*** SUPPLIED ENTRIES ***

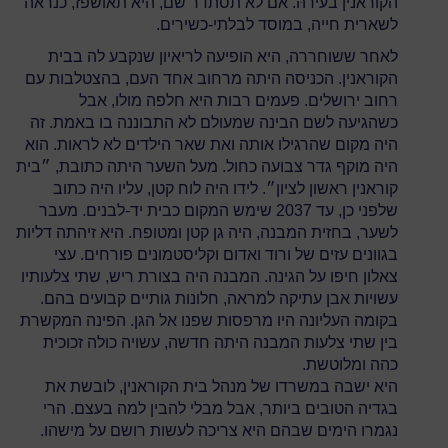
הקוראנין בעירהּ. אם לא תסתדר שם, היא תאושפז, כנראה
לשארית חייה, במוסד לבלתי-כשירים.
לאחר ששוחררה, היא הופיעה לריאיון שנקבע לה בבית
הקוראנין. הכניסה היתה מרחוב אחד העם, בהצטלבות עם
רחוב ירושלים. פעמים רבות היא חלפה מולו, אבל
כשהגיעה לשם הבינה שמעולם לא התבוננה בו באמת. זה
היה מקום שהרגילו אותה ואת שאר הילדים לא לראות. הוא
היה מוקף גדר צבועה כחול. מעל השער היתה כתובת, ״בית
קוראנין ראשון לציון״. לידו היה לוח קטן, עליו היה כתוב
שלפני כן, עד 2037 שימש המקום כבית יד-לבנים. מעבר
לשער, בחזית המבנה, היה גן קטן ומטופח. היא זיהתה דליות
בגוונים עזים של ורוד ואדום וקליסטמונים פורחים. עצי
צאלון חיפו על הגינה. המבנה היה בצורת ריש, שתי צלעותיו
עשויות אבן עתיקה למראה, חלונות גותיים קבועים בהם.
בקומה העליונה היו מרפסות שפנו אל הגן. הפינה המקשרת
בין שתי צלעות המבנה היתה חדשה, עשויה כולה זכוכית
כהה ומלוטשת.
היא ישבה במשרדו של מנהל בית הקוראנין, לובשת את
בגדיה הטובים ביותר, אבל מבלי להבין למה בעצם. הרי
נגמרו הימים שבהם היא צריכה לעשות רושם על מישהו.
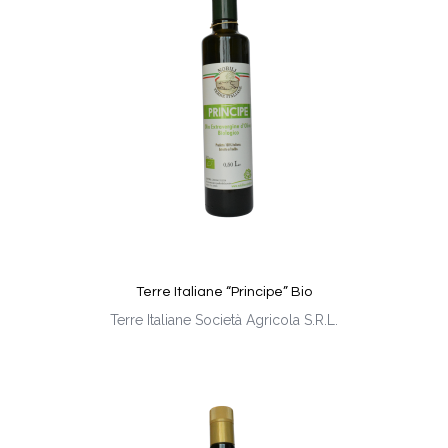
Terre Italiane “Principe” Bio
Terre Italiane Società Agricola S.R.L.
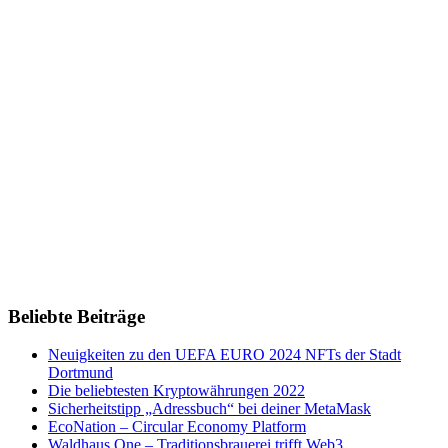
Beliebte Beiträge
Neuigkeiten zu den UEFA EURO 2024 NFTs der Stadt
Dortmund
Die beliebtesten Kryptowährungen 2022
Sicherheitstipp „Adressbuch“ bei deiner MetaMask
EcoNation – Circular Economy Platform
Waldhaus One – Traditionsbrauerei trifft Web3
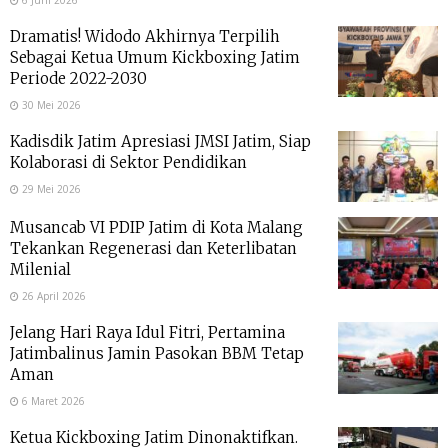
Dramatis! Widodo Akhirnya Terpilih
Sebagai Ketua Umum Kickboxing Jatim
Periode 2022-2030
30 Mei 2026
Kadisdik Jatim Apresiasi JMSI Jatim, Siap
Kolaborasi di Sektor Pendidikan
29 Mei 2026
Musancab VI PDIP Jatim di Kota Malang
Tekankan Regenerasi dan Keterlibatan
Milenial
26 April 2026
Jelang Hari Raya Idul Fitri, Pertamina
Jatimbalinus Jamin Pasokan BBM Tetap
Aman
6 Maret 2026
Ketua Kickboxing Jatim Dinonaktifkan.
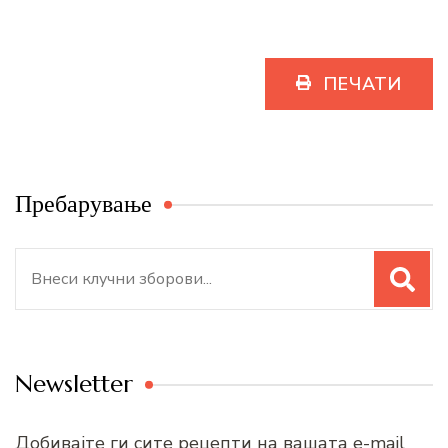
ПЕЧАТИ
Пребарување
Search
for:
Newsletter
Добивајте ги сите рецепти на вашата e-mail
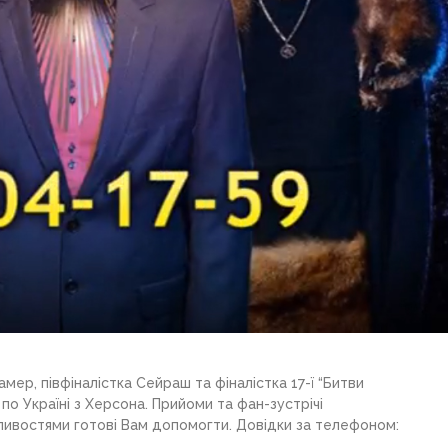
ер, півфіналістка Сейраш та фіналістка 17-ї “Битви
по Україні з Херсона. Прийоми та фан-зустрічі
ожливостями готові Вам допомогти. Довідки за телефоном:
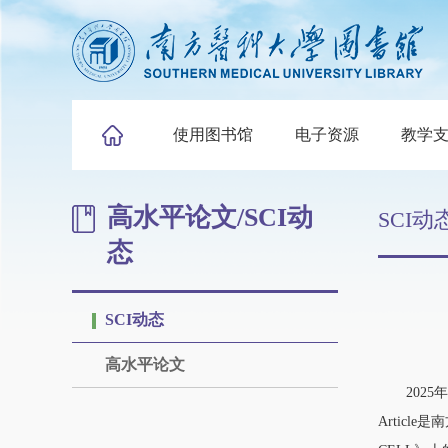
使用图书馆
电子资源
教学
高水平论文/SCI动
SCI动
态
SCI动态
高水平论文
2025年
Article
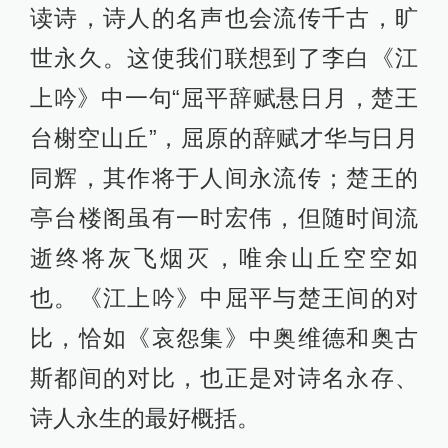
读诗，诗人的名声也会流传千古，旷
世永久。这使我们联想到了李白《江
上吟》中一句“屈平辞赋悬日月，楚王
台榭空山丘”，屈原的辞赋才华与日月
同辉，其作将于人间永流传；楚王的
亭台楼阁虽有一时宏伟，但随时间流
逝终将灰飞烟灭，唯余山丘空空如
也。《江上吟》中屈平与楚王间的对
比，恰如《哀怨集》中奥维德和奥古
斯都间的对比，也正是对诗名永存、
诗人永生的最好概括。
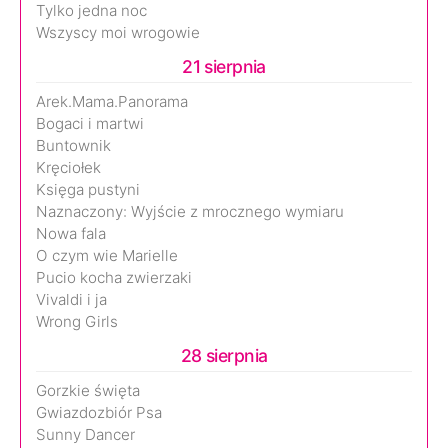
Tylko jedna noc
Wszyscy moi wrogowie
21 sierpnia
Arek.Mama.Panorama
Bogaci i martwi
Buntownik
Kręciołek
Księga pustyni
Naznaczony: Wyjście z mrocznego wymiaru
Nowa fala
O czym wie Marielle
Pucio kocha zwierzaki
Vivaldi i ja
Wrong Girls
28 sierpnia
Gorzkie święta
Gwiazdozbiór Psa
Sunny Dancer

*** End of SUPPLIED ENTRIES ***

#### [PROBLEM TO WORK ON]
Where a line in the listing above includes the string "היתה", copy that line.

#### [RESPONSE BELOW]
הקוראנין. הכניסה היתה מרחוב אחד העם, בהצטלבות עם
היה מוקף גדר צבועה כחול. מעל השער היתה כתובת, ״בית
בין שתי צלעות המבנה היתה חדשה, עשויה כולה זכוכית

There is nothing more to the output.